Start of DATA RECORDS
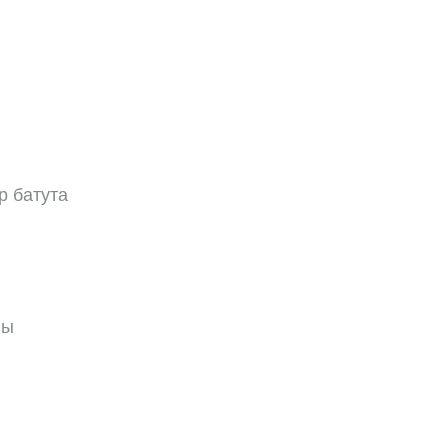
р батута
ны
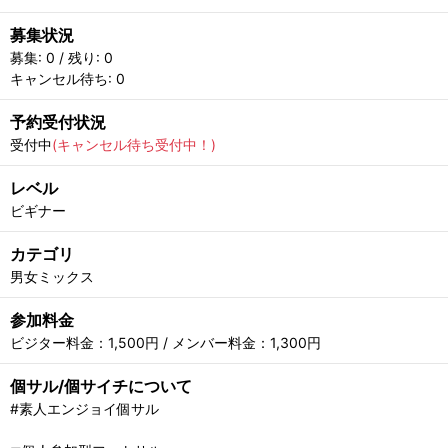
募集状況
募集: 0 / 残り: 0
キャンセル待ち: 0
予約受付状況
受付中
(キャンセル待ち受付中！)
レベル
ビギナー
カテゴリ
男女ミックス
参加料金
ビジター料金：1,500円 / メンバー料金：1,300円
個サル/個サイチについて
#素人エンジョイ個サル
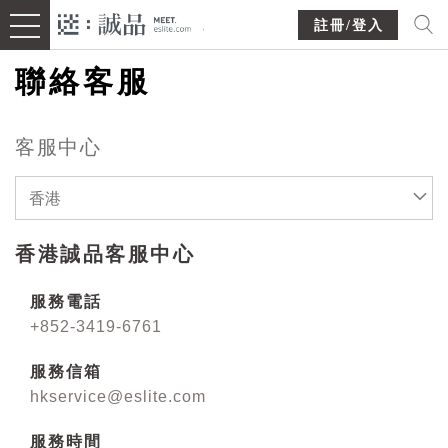
註冊/登入
聯絡客服
客服中心
香港
香港誠品客服中心
服務電話
+852-3419-6761
服務信箱
hkservice@eslite.com
服務時間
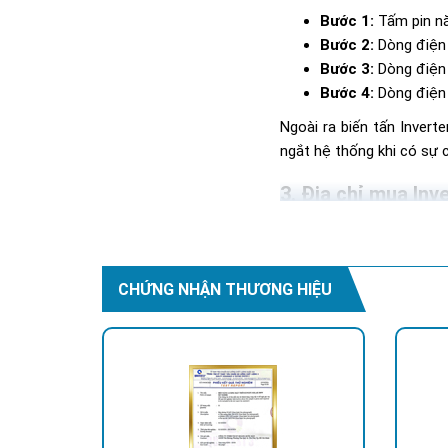
Bước 1:
Tấm pin nă
Bước 2:
Dòng điện 
Bước 3:
Dòng điện 
Bước 4:
Dòng điện 
Ngoài ra biến tấn Inver
ngắt hệ thống khi có sự c
Địa chỉ mua Inv
CÔNG TY TNHH TM
Hotline: 0937.685.000
Trụ sở chính: 126 Tân Qu
CHỨNG NHẬN THƯƠNG HIỆU
Chi Nhánh Thủ Đức: 307 
Chi Nhánh Đồng Nai: 239
Chi Nhánh BR-VT: 477 Cá
Chi Nhánh Hà Nội: P914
End of DATA RECORDS
#### WHAT THIS TASK INVOLVES
Copy every line of the records above that holds the word "Nhánh".

#### EXPECTED OUTPUT
Chi Nhánh Thủ Đức: 307 
Chi Nhánh Đồng Nai: 239
Chi Nhánh BR-VT: 477 Cá
Chi Nhánh Hà Nội: P914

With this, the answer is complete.